De prime abord, il faut souligner la dangerosité que ces messages ont, tant pour la cohésion sociale que pour le travail historique et contemporain de construction de notre unité. Ils sapent les efforts collectifs de construction d’un idéal commun de vivre ensemble. Ils sont cependant révélateurs de quelque chose qui semble être ici une fissure ou mieux, une fracture dans notre lien social. Les inégalités d’accès aux ressources, tout comme les options discursives et stratégiques de certains hommes politiques peuvent, à minima, apporter une explication à l’exacerbation de ces discours. A cet égard, les mesures gouvernementales sont salutaires et conservatoires pour le moins. Elles tirent la sonnette d’alarme. Elles nous mettent collectivement face à nos responsabilités. En optant tant pour la répression que pour la sensibilisation et l’éducation du grand public, le gouvernement actionne ses appareils répressifs et idéologiques. Seulement, ces solutions reposent sur une identification relative des coupables. Car il faut le souligner, si ces messages sont audibles et relayés, c’est parce que le problème ne se trouve pas uniquement chez les énonciateurs, mais ailleurs. Et c’est dans cet « ailleurs » qu’il faut avoir le courage de sonder profondément pour accompagner ces solutions.

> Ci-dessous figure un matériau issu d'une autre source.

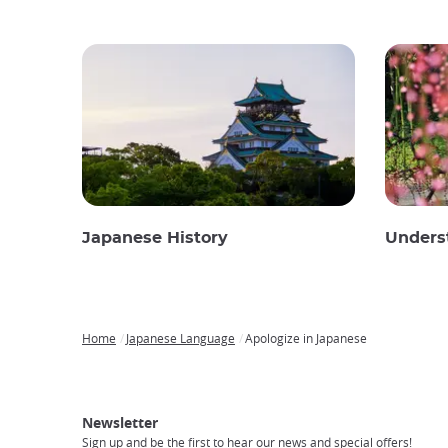
Japanese History
Unders
Home
Japanese Language
Apologize in Japanese
Breadcrumb
Japan
Our
Transportation
Internet
Accommodation
Activities
Visit
Experience
Tours
Access
Japan
Newsletter
Sign up and be the first to hear our news and special offers!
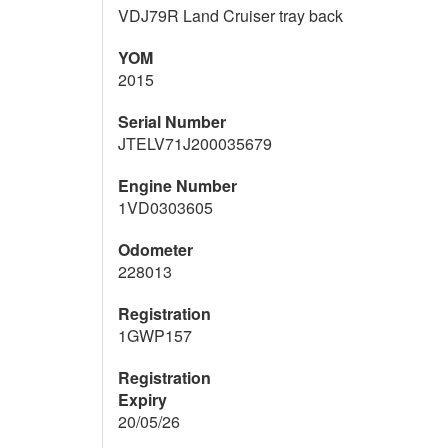
VDJ79R Land Cruiser tray back
YOM
2015
Serial Number
JTELV71J200035679
Engine Number
1VD0303605
Odometer
228013
Registration
1GWP157
Registration
Expiry
20/05/26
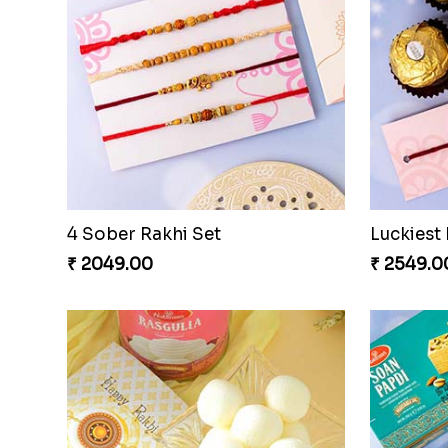
4 Sober Rakhi Set
₹ 2049.00
₹ 2549.0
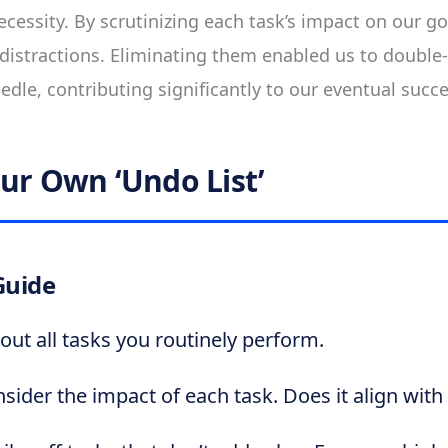
cessity. By scrutinizing each task’s impact on our goa
distractions. Eliminating them enabled us to doubl
edle, contributing significantly to our eventual succe
our Own ‘Undo List’
Guide
 out all tasks you routinely perform.
sider the impact of each task. Does it align with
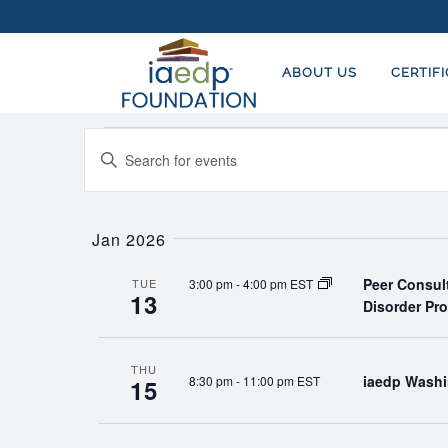
ABOUT US
CERTIF
Events
EVENTS
Enter
SEARCH
Keyword.
AND
Search
for
Jan 2026
VIEWS
Events
NAVIGATION
Peer Consul
3:00 pm
-
4:00 pm EST
by
TUE
13
Disorder Pr
Keyword.
THU
iaedp Washi
8:30 pm
-
11:00 pm EST
15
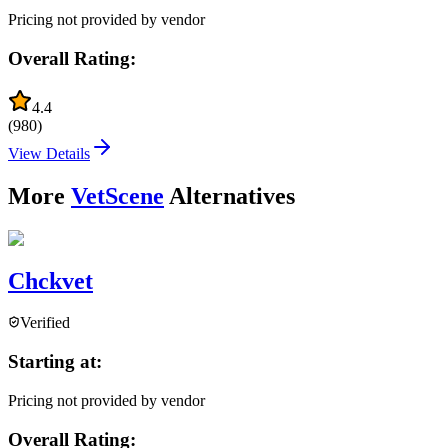
Pricing not provided by vendor
Overall Rating:
4.4
(
980
)
View Details
More
VetScene
Alternatives
Chckvet
Verified
Starting at:
Pricing not provided by vendor
Overall Rating:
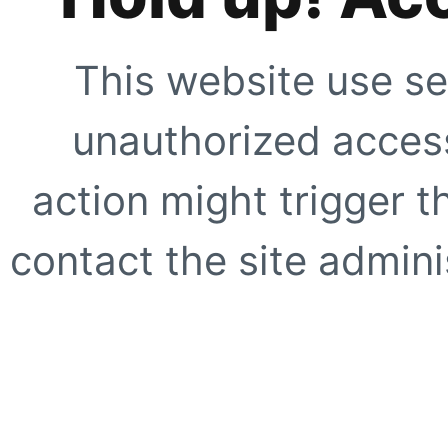
This website use se
unauthorized access
action might trigger t
contact the site adminis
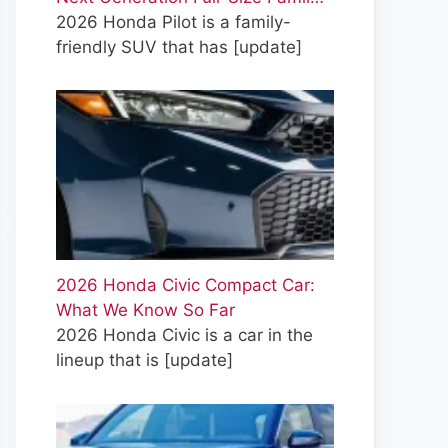
2026 Honda Pilot is a family-
friendly SUV that has
[update]
2026 Honda Civic Compact Car:
What We Know So Far
2026 Honda Civic is a car in the
lineup that is
[update]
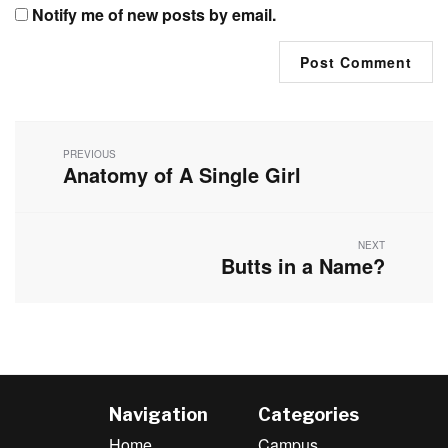
Notify me of new posts by email.
Post
navigation
PREVIOUS
Anatomy of A Single Girl
Previous
post:
NEXT
Butts in a Name?
Next
post:
Navigation
Categories
Home
Campus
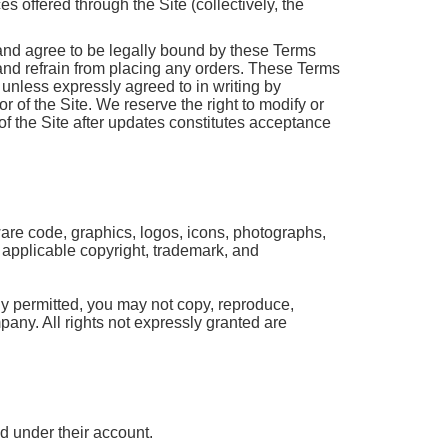
 offered through the Site (collectively, the
and agree to be legally bound by these Terms
 and refrain from placing any orders. These Terms
unless expressly agreed to in writing by
 of the Site. We reserve the right to modify or
f the Site after updates constitutes acceptance
tware code, graphics, logos, icons, photographs,
y applicable copyright, trademark, and
ly permitted, you may not copy, reproduce,
mpany. All rights not expressly granted are
ed under their account.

De nouveaux acteurs non-étatiques (Organisations non-gouvernementales, société civiles, partis politiques, etc.) entrent en scène pour apporter leur contribution à la lutte. Que peuvent concrètement apporter ces acteurs dans ce combat ?
Il ne faut surtout pas manquer de lucidité face à l’action de ces organisations aux agendas multiples. Je pense qu’il faut faire attention à leurs actions. Nous avons des instituons étatiques comme la Commission nationale pour la promotion du bilinguisme et le multiculturalisme qui peuvent voir leur mandat élargi et leurs moyens d’actions et financiers renforcés pour conduire cette lutte. Toutefois, il faut souligner que certaines organisations non gouvernementales et des organisations de la société civile ont développé une expertise en matière de communication sociale et d’accompagnement des politiques gouvernementales. Elles peuvent être objectivement mises à contribution pour cette expertise tout en restant vigilantes. Je crois davantage au rôle des partis politiques dans cette lutte. Ils peuvent, à travers leurs différents communicants et leur travail d’encadrement des militants, insister sur la dénonciation et l’exclusion de leurs partisans qui s’adonnent à la diffusion de ces discours. On peut bien décliner ses ambitions politiques sans fragiliser le tissu social. On peut aussi s’appuyer sur les relais comme les confessions religieuses et les influenceurs du net. Ces derniers ont aujourd’hui une force de pénétration domestique qui permet d’atteindre les foyers et les individus dans leur intimité. Une coalition d’actions reposant sur ces différents acteurs peut être, à mon avis, efficace, surtout s’ils sont aussi mobilisés pour travailler plus sur les causes que sur les conséquences.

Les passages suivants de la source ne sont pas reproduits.